[INPUT MATERIAL — start]

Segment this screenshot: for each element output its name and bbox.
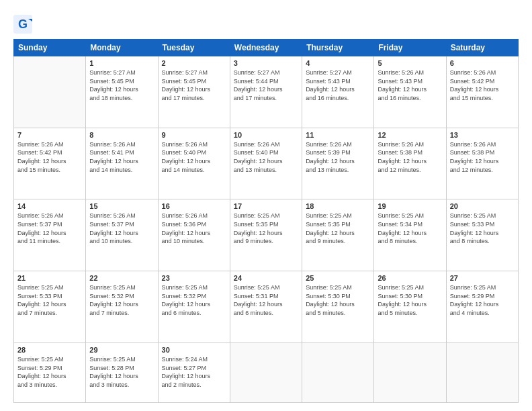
day-number: 1 <box>89 59 154 67</box>
day-info: Sunrise: 5:26 AM Sunset: 5:40 PM Dayligh… <box>234 140 298 174</box>
day-info: Sunrise: 5:25 AM Sunset: 5:35 PM Dayligh… <box>234 212 298 245</box>
day-number: 15 <box>89 202 154 210</box>
week-row-2: 7Sunrise: 5:26 AM Sunset: 5:42 PM Daylig… <box>14 128 519 199</box>
calendar-body: 1Sunrise: 5:27 AM Sunset: 5:45 PM Daylig… <box>14 56 519 403</box>
day-info: Sunrise: 5:26 AM Sunset: 5:40 PM Dayligh… <box>162 140 226 174</box>
calendar-cell: 2Sunrise: 5:27 AM Sunset: 5:45 PM Daylig… <box>158 56 230 128</box>
calendar-cell <box>446 342 518 402</box>
day-number: 28 <box>17 346 82 354</box>
calendar-cell: 11Sunrise: 5:26 AM Sunset: 5:39 PM Dayli… <box>302 128 374 199</box>
day-number: 22 <box>89 274 154 282</box>
calendar-cell: 22Sunrise: 5:25 AM Sunset: 5:32 PM Dayli… <box>86 271 158 343</box>
weekday-header-wednesday: Wednesday <box>230 40 302 56</box>
calendar-cell: 28Sunrise: 5:25 AM Sunset: 5:29 PM Dayli… <box>14 342 86 402</box>
calendar-page: G SundayMondayTuesdayWednesdayThursdayFr… <box>0 0 532 411</box>
calendar-cell: 6Sunrise: 5:26 AM Sunset: 5:42 PM Daylig… <box>446 56 518 128</box>
week-row-3: 14Sunrise: 5:26 AM Sunset: 5:37 PM Dayli… <box>14 199 519 271</box>
day-number: 11 <box>306 131 370 139</box>
day-info: Sunrise: 5:26 AM Sunset: 5:41 PM Dayligh… <box>89 140 154 174</box>
day-number: 17 <box>234 202 298 210</box>
calendar-cell <box>14 56 86 128</box>
calendar-cell: 18Sunrise: 5:25 AM Sunset: 5:35 PM Dayli… <box>302 199 374 271</box>
calendar-cell: 8Sunrise: 5:26 AM Sunset: 5:41 PM Daylig… <box>86 128 158 199</box>
day-number: 23 <box>162 274 226 282</box>
weekday-header-friday: Friday <box>374 40 446 56</box>
day-info: Sunrise: 5:25 AM Sunset: 5:31 PM Dayligh… <box>234 283 298 317</box>
day-number: 9 <box>162 131 226 139</box>
day-number: 25 <box>306 274 370 282</box>
day-info: Sunrise: 5:25 AM Sunset: 5:30 PM Dayligh… <box>378 283 442 317</box>
day-number: 12 <box>378 131 442 139</box>
calendar-cell: 27Sunrise: 5:25 AM Sunset: 5:29 PM Dayli… <box>446 271 518 343</box>
calendar-cell: 23Sunrise: 5:25 AM Sunset: 5:32 PM Dayli… <box>158 271 230 343</box>
logo: G <box>13 15 35 34</box>
weekday-header-saturday: Saturday <box>446 40 518 56</box>
day-info: Sunrise: 5:27 AM Sunset: 5:44 PM Dayligh… <box>234 68 298 102</box>
weekday-header-thursday: Thursday <box>302 40 374 56</box>
day-info: Sunrise: 5:25 AM Sunset: 5:33 PM Dayligh… <box>17 283 82 317</box>
calendar-cell: 16Sunrise: 5:26 AM Sunset: 5:36 PM Dayli… <box>158 199 230 271</box>
day-number: 14 <box>17 202 82 210</box>
calendar-cell: 14Sunrise: 5:26 AM Sunset: 5:37 PM Dayli… <box>14 199 86 271</box>
calendar-cell: 20Sunrise: 5:25 AM Sunset: 5:33 PM Dayli… <box>446 199 518 271</box>
header: G <box>13 12 519 34</box>
day-number: 8 <box>89 131 154 139</box>
calendar-cell: 17Sunrise: 5:25 AM Sunset: 5:35 PM Dayli… <box>230 199 302 271</box>
calendar-cell: 29Sunrise: 5:25 AM Sunset: 5:28 PM Dayli… <box>86 342 158 402</box>
calendar-cell: 12Sunrise: 5:26 AM Sunset: 5:38 PM Dayli… <box>374 128 446 199</box>
calendar-cell: 13Sunrise: 5:26 AM Sunset: 5:38 PM Dayli… <box>446 128 518 199</box>
day-info: Sunrise: 5:25 AM Sunset: 5:35 PM Dayligh… <box>306 212 370 245</box>
week-row-4: 21Sunrise: 5:25 AM Sunset: 5:33 PM Dayli… <box>14 271 519 343</box>
day-info: Sunrise: 5:26 AM Sunset: 5:36 PM Dayligh… <box>162 212 226 245</box>
day-info: Sunrise: 5:24 AM Sunset: 5:27 PM Dayligh… <box>162 355 226 389</box>
day-info: Sunrise: 5:25 AM Sunset: 5:29 PM Dayligh… <box>450 283 515 317</box>
weekday-header-sunday: Sunday <box>14 40 86 56</box>
logo-icon: G <box>13 15 32 34</box>
calendar-table: SundayMondayTuesdayWednesdayThursdayFrid… <box>13 39 519 403</box>
day-info: Sunrise: 5:26 AM Sunset: 5:39 PM Dayligh… <box>306 140 370 174</box>
day-info: Sunrise: 5:27 AM Sunset: 5:45 PM Dayligh… <box>162 68 226 102</box>
day-number: 3 <box>234 59 298 67</box>
day-info: Sunrise: 5:26 AM Sunset: 5:43 PM Dayligh… <box>378 68 442 102</box>
day-info: Sunrise: 5:26 AM Sunset: 5:42 PM Dayligh… <box>17 140 82 174</box>
calendar-cell: 25Sunrise: 5:25 AM Sunset: 5:30 PM Dayli… <box>302 271 374 343</box>
calendar-cell <box>302 342 374 402</box>
calendar-cell: 24Sunrise: 5:25 AM Sunset: 5:31 PM Dayli… <box>230 271 302 343</box>
day-info: Sunrise: 5:26 AM Sunset: 5:42 PM Dayligh… <box>450 68 515 102</box>
calendar-cell: 21Sunrise: 5:25 AM Sunset: 5:33 PM Dayli… <box>14 271 86 343</box>
day-number: 21 <box>17 274 82 282</box>
day-number: 13 <box>450 131 515 139</box>
day-info: Sunrise: 5:25 AM Sunset: 5:34 PM Dayligh… <box>378 212 442 245</box>
calendar-cell: 5Sunrise: 5:26 AM Sunset: 5:43 PM Daylig… <box>374 56 446 128</box>
calendar-cell: 10Sunrise: 5:26 AM Sunset: 5:40 PM Dayli… <box>230 128 302 199</box>
day-number: 26 <box>378 274 442 282</box>
day-number: 19 <box>378 202 442 210</box>
week-row-1: 1Sunrise: 5:27 AM Sunset: 5:45 PM Daylig… <box>14 56 519 128</box>
day-number: 29 <box>89 346 154 354</box>
weekday-header-row: SundayMondayTuesdayWednesdayThursdayFrid… <box>14 40 519 56</box>
weekday-header-monday: Monday <box>86 40 158 56</box>
day-info: Sunrise: 5:25 AM Sunset: 5:30 PM Dayligh… <box>306 283 370 317</box>
calendar-cell: 26Sunrise: 5:25 AM Sunset: 5:30 PM Dayli… <box>374 271 446 343</box>
day-number: 2 <box>162 59 226 67</box>
day-info: Sunrise: 5:27 AM Sunset: 5:43 PM Dayligh… <box>306 68 370 102</box>
day-info: Sunrise: 5:26 AM Sunset: 5:38 PM Dayligh… <box>450 140 515 174</box>
day-number: 18 <box>306 202 370 210</box>
day-info: Sunrise: 5:26 AM Sunset: 5:38 PM Dayligh… <box>378 140 442 174</box>
day-number: 7 <box>17 131 82 139</box>
day-number: 27 <box>450 274 515 282</box>
day-number: 30 <box>162 346 226 354</box>
day-info: Sunrise: 5:25 AM Sunset: 5:28 PM Dayligh… <box>89 355 154 389</box>
calendar-cell: 3Sunrise: 5:27 AM Sunset: 5:44 PM Daylig… <box>230 56 302 128</box>
day-info: Sunrise: 5:25 AM Sunset: 5:29 PM Dayligh… <box>17 355 82 389</box>
day-number: 16 <box>162 202 226 210</box>
day-number: 24 <box>234 274 298 282</box>
day-info: Sunrise: 5:27 AM Sunset: 5:45 PM Dayligh… <box>89 68 154 102</box>
day-number: 5 <box>378 59 442 67</box>
calendar-cell: 19Sunrise: 5:25 AM Sunset: 5:34 PM Dayli… <box>374 199 446 271</box>
svg-text:G: G <box>18 17 28 31</box>
weekday-header-tuesday: Tuesday <box>158 40 230 56</box>
day-info: Sunrise: 5:25 AM Sunset: 5:33 PM Dayligh… <box>450 212 515 245</box>
calendar-cell: 15Sunrise: 5:26 AM Sunset: 5:37 PM Dayli… <box>86 199 158 271</box>
day-info: Sunrise: 5:26 AM Sunset: 5:37 PM Dayligh… <box>89 212 154 245</box>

[INPUT MATERIAL — finish]

WHAT IS REQUIRED -
Report every line of the records that contains the word "weekday".

EXPECTED ANSWER -
weekday-header-wednesday: Wednesday <box>230 40 302 56</box>
weekday-header-friday: Friday <box>374 40 446 56</box>
weekday-header-saturday: Saturday <box>446 40 518 56</box>
weekday-header-thursday: Thursday <box>302 40 374 56</box>
weekday-header-sunday: Sunday <box>14 40 86 56</box>
weekday-header-row: SundayMondayTuesdayWednesdayThursdayFrid… <box>14 40 519 56</box>
weekday-header-monday: Monday <box>86 40 158 56</box>
weekday-header-tuesday: Tuesday <box>158 40 230 56</box>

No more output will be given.